Brennecke: Eine Veröffentlichung des WSW-Gutachtens im Internet wäre wegen angesichts der entstehenden Prangerwirkung der namentlich Genannten wegen der äußerungsrechtlichen Mängel unzulässig, egal, ob dies auf der Webseite des Erzbistums Köln oder auf der Webseite der Kanzlei WSW geschähe. Eine solche kann und wird es im Internet nicht geben.

Angesichts des großen öffentlichen Informationsinteresses ist es aber möglich, interessierten Lesern einen Vergleich des WSW-Gutachtens mit dem Gutachten von Professor Gercke zu ermöglichen. Das WSW-Gutachten kann dann, zeitnah nach der Veröffentlichung des neuen Gutachtens, vor Ort beim Erzbistum gelesen, aber es dürfen keine Fotos oder Protokolle angefertigt werden – so wird es keine Veröffentlichung mit Prangerwirkung geben. Aber jeder, inklusive Betroffenen und Journalisten, kann sich vergewissern, dass das neue Gutachten mindestens genauso viele Akteure und Fälle namentlich benennt wie das der Kanzlei WSW.

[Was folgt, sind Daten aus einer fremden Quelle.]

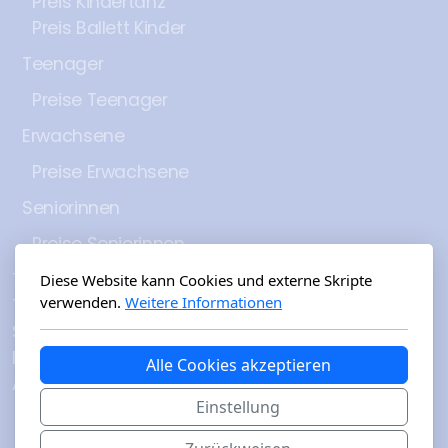
Preis Kindertanz
Preis Ballett Kinder
Teenager
Preise Teenager
Erwachsene
Preise Erwachsene
Seniorinnen
Preise Seniorinnen
Team
Diese Website kann Cookies und externe Skripte
verwenden.
Weitere Informationen
Tanzraum
Stundenplan
Preisübersicht
Alle Cookies akzeptieren
Archiv
Einstellung
2024
2025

Ich danke Ihnen für das Gespräch.

 
Dr. Carsten Brennecke ist Partner der Kanzlei Höcker in Köln. Er berät Unternehmen, Verbände und Personen des öffentlichen Lebens im Presserecht. 
Prof. Dr. Björn Gercke ist Partner der auf das Strafrecht spezialisierten Kölner Kanzlei Gercke Wollschläger.